(What you should do): Every line below that holds "المصرية" must be copied.

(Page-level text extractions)
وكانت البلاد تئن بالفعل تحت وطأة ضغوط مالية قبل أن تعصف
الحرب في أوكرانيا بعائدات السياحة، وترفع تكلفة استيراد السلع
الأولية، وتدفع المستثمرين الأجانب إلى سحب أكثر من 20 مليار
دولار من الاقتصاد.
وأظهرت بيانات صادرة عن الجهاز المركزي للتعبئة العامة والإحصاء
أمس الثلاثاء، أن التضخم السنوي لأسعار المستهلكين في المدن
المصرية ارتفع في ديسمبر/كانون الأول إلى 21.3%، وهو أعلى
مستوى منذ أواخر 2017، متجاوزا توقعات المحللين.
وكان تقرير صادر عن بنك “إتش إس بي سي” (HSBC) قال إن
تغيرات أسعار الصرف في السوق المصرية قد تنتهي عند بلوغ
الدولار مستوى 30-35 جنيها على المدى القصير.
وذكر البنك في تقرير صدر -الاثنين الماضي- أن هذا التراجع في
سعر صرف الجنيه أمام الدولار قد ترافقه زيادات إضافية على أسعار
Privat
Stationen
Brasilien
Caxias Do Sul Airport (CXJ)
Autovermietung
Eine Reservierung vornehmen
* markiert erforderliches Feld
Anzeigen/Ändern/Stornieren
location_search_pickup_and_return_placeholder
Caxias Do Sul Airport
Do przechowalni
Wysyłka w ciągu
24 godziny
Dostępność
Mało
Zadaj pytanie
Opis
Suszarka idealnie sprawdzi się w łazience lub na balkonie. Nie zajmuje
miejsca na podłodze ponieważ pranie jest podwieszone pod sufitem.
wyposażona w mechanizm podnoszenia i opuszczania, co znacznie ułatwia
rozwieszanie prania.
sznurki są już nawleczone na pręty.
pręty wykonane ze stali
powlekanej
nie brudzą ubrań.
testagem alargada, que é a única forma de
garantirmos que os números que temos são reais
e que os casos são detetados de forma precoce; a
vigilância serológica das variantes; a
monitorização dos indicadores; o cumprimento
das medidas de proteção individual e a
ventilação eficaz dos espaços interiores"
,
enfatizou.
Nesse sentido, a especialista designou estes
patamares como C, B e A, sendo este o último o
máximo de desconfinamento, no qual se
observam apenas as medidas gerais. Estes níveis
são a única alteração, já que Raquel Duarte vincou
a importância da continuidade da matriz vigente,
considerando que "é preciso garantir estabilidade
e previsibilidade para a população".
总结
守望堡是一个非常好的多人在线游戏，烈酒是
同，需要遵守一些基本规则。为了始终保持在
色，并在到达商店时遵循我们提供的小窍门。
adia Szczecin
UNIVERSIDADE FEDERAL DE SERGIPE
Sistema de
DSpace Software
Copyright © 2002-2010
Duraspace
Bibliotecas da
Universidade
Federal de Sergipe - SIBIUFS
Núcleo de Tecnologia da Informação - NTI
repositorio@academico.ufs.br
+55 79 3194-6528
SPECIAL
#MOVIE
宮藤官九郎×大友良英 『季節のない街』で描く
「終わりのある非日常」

...

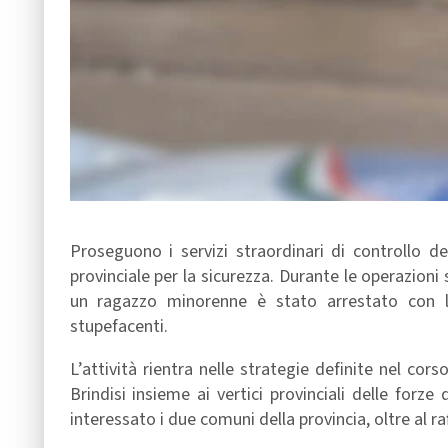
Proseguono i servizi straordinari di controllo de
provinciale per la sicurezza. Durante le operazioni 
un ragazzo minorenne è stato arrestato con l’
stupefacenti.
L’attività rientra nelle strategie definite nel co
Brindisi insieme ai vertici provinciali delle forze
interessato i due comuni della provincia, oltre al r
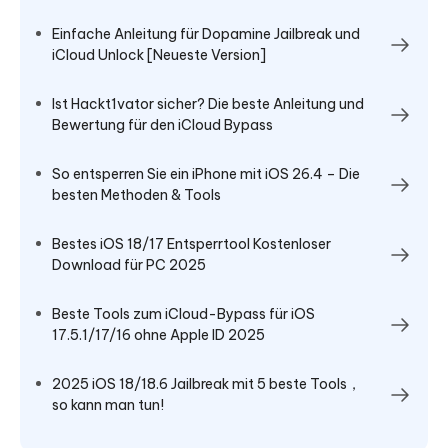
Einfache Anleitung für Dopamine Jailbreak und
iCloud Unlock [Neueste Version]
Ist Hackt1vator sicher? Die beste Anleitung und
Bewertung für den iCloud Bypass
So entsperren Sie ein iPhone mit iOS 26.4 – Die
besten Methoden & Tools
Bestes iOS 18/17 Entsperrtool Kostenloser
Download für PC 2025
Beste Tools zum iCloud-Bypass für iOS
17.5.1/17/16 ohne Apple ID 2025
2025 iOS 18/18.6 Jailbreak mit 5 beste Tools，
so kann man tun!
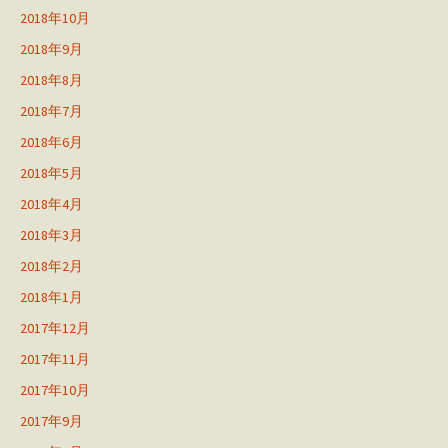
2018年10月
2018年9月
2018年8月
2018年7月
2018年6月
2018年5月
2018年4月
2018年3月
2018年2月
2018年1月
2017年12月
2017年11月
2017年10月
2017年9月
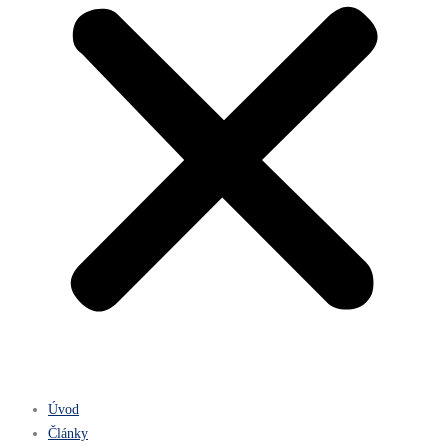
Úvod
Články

(The answer):
المصرية ارتفع في ديسمبر/كانون الأول إلى 21.3%، وهو أعلى
تغيرات أسعار الصرف في السوق المصرية قد تنتهي عند بلوغ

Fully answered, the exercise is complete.